Eleven years ago today everyone who is of a certain age could tell you exactly where they were and what they were feeling. September 11 will always be remembered, like the attack on Pearl Harbor, as a day when America was caught off guard by tragedy.
I was in 8th grade. I had never heard of the Twin Towers before that day. It was also picture day at school. I went to the office to call my mom and heard the secretaries talking about what had happened. I was confused. When the students were told about what had happened, there were mixed feelings. Though many of us didn't know what the Towers were, somehow we knew that this meant something big for our country. We listened to radio coverage of the aftermath. Listened as people escaped the buildings. I remember women screaming, babies crying, and a sound of mass chaos. One of my friends started crying. Her older brother had just enlisted in the Marine Corp. Though she knew he would be safe for now while he went through basic training, she also knew that eventually he would undoubtedly be sent to war.

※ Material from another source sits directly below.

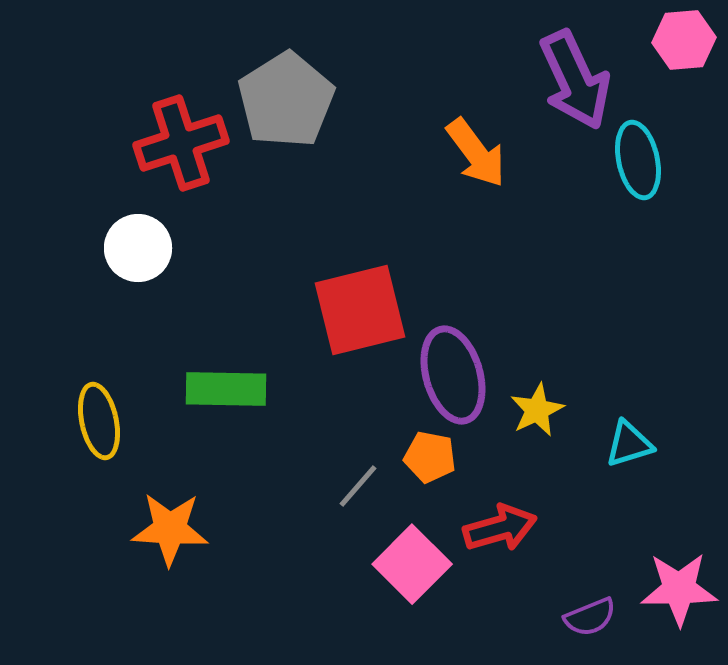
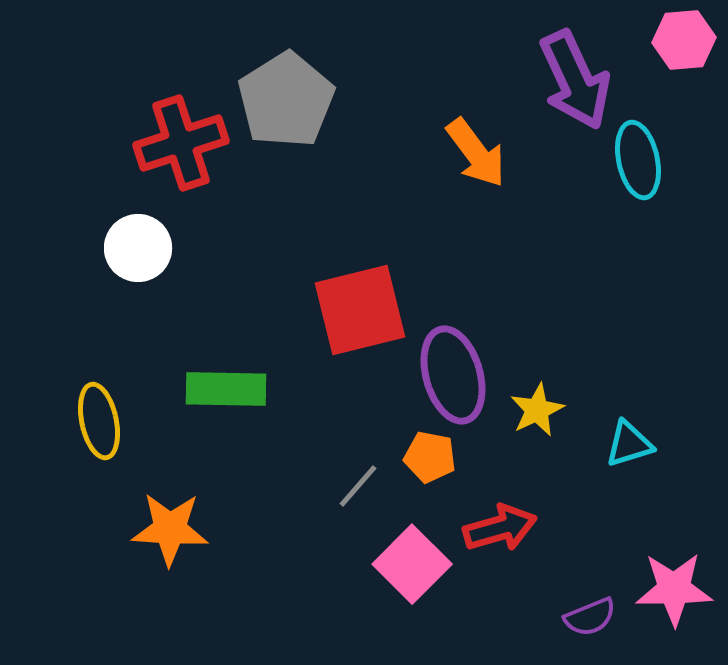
pink star: moved 5 px left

I never thought that I would meet anyone who was in the building when it happened. I like in Michigan and had no ties to New York to speak of.
When our young adult group took a mission trip to the Bowery Mission in New York I was looking forward to visiting Ground Zero. It was still under construction when I was there, but through the fence you could see progress. I also remember a church that sits just across the road from the site that had been there for many many years. The church had sat untouched by the tragedy. Through the explosions and collapse of the buildings the church remained unharmed. It was amazing to see.
When we got back to the mission that evening, my friend and I were talking about our visit to the site with some of the men working with us in the kitchen. I will never forget, one man had a strange look on his face as we talked about the visit. Later, he came up to me and said "I was in one of the buildings that day." He had been in the basement of one of the towers when the first plane hit. He told me how he had run out of the building as fast as possible, but ran back in the help other people get out safely. I stood there in awe of his courage.
That trip changed my life in so many ways. My opinions toward those living on the street changed forever. And that is when my heart broke for those who have experienced terrible things and press on.
Please pray for the men and women who will be served by the Bowery Mission in New York City today. And also that God continues to provide so they can continue to serve the community 3 square meals a day.